Colombie: le droit à la vie, enjeu de l'élection présidentielle du 26 mai

Affiche électorale
du favori, Alvaro Uribe
BOGOTA, jeudi 23 mai 2002 (LatinReporters.com) - Le droit à la vie, à ne pas être massacré pour ses idées, séquestré contre rançon ou extorqué et ruiné sous la menace est l'enjeu réel de l'élection présidentielle colombienne du 26 mai. Malgré la violence de la guérilla et de paramilitaires, 24 millions de Colombiens, sur une population totale de 42 millions d'habitants, sont appelés aux urnes afin d'élire pour quatre ans le chef de l'Etat.
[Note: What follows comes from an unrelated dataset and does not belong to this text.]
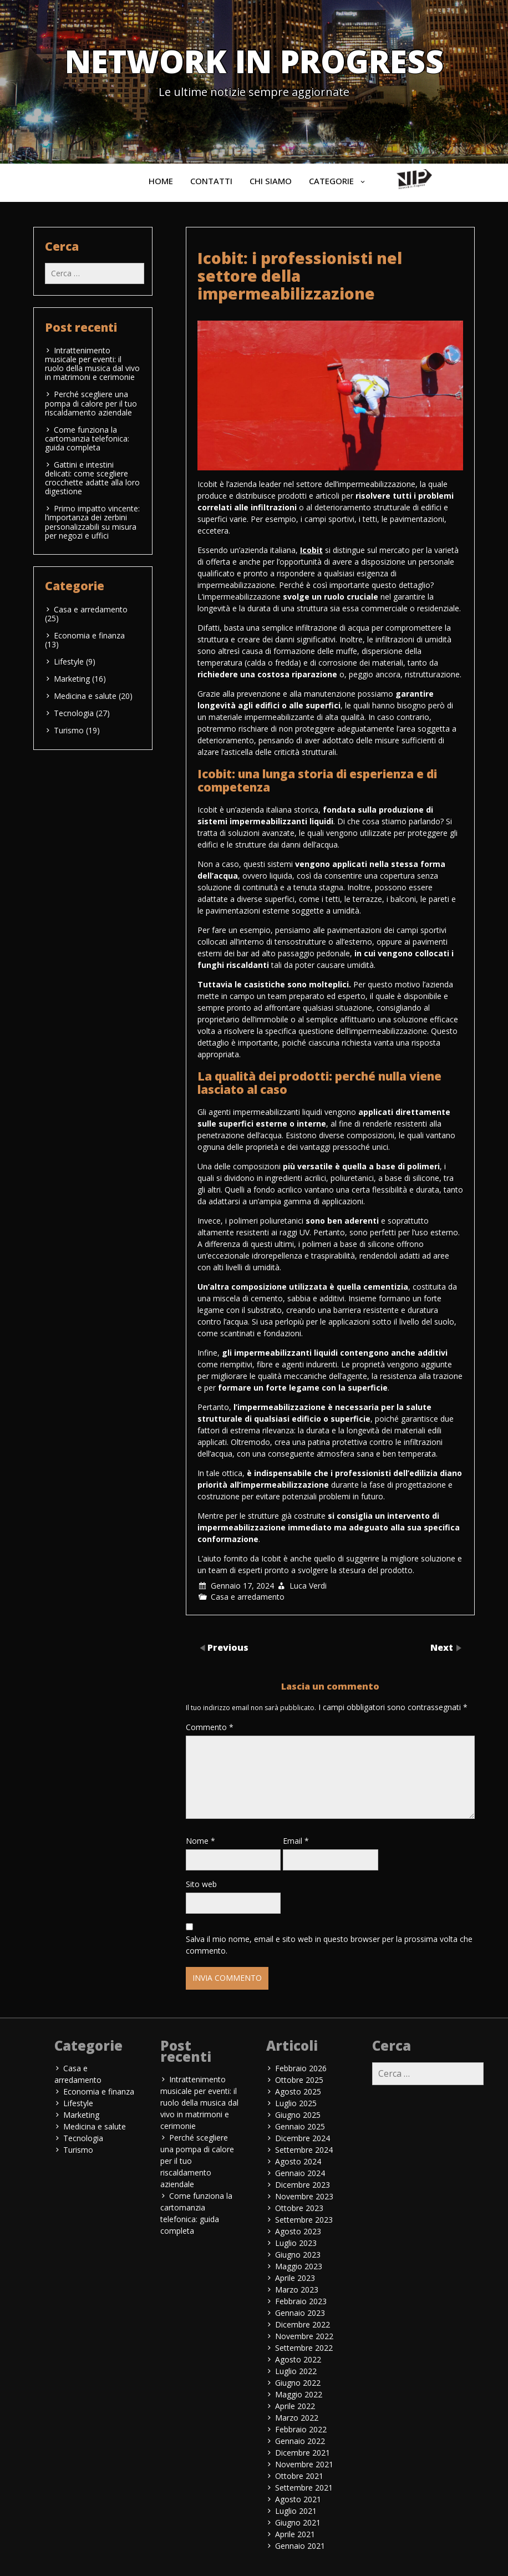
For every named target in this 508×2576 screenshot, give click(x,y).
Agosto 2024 (298, 2161)
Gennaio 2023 (300, 2313)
Dans l'espoir de mettre fin à plus de 30 ans d'une guerre civile larvée qui a fait quelque 200.000 morts et 2 millions de déplacés, les Colombiens avaient élu en 1998 le conservateur Andres Pastrana, qui proposait de négocier la paix avec la guérilla d'extrême gauche. L'échec dramatique de cette politique pourrait propulser à la présidence dès le premier tour, dimanche, l'indépendant Alvaro Uribe, favori grâce à son discours ferme à l'égard des insurgés. Ses adversaires le disent lié aux paramilitaires.

Dans une Colombie qui compte plus de 60% de pauvres et dont une tranche favorisée de 20 % de la population contrôle 62% du revenu national, le débat porte moins, ces dernières années, sur l'existence d'une rébellion que sur la façon dont elle est menée et combattue. Guérilleros, troupes régulières et paramilitaires sont évalués quotidiennement par une opinion publique nationale et internationale désormais sensibilisée aux droits de l'homme. A cette mondialisation de l'humanitaire s'ajoute, depuis les attentats du 11 septembre 2001 contre les Etats-Unis, la mobilisation planétaire contre le terrorisme.

Ces nouveaux paramètres ont pris à contre-pied les paramilitaires des AUC (Autodéfenses unies de Colombie, extrême droite) et les deux guérillas d'extrême gauche qu'ils combattent, FARC (Forces armées de libération nationale, marxistes) et ELN (Armée de libération nationale, pro-cubaine).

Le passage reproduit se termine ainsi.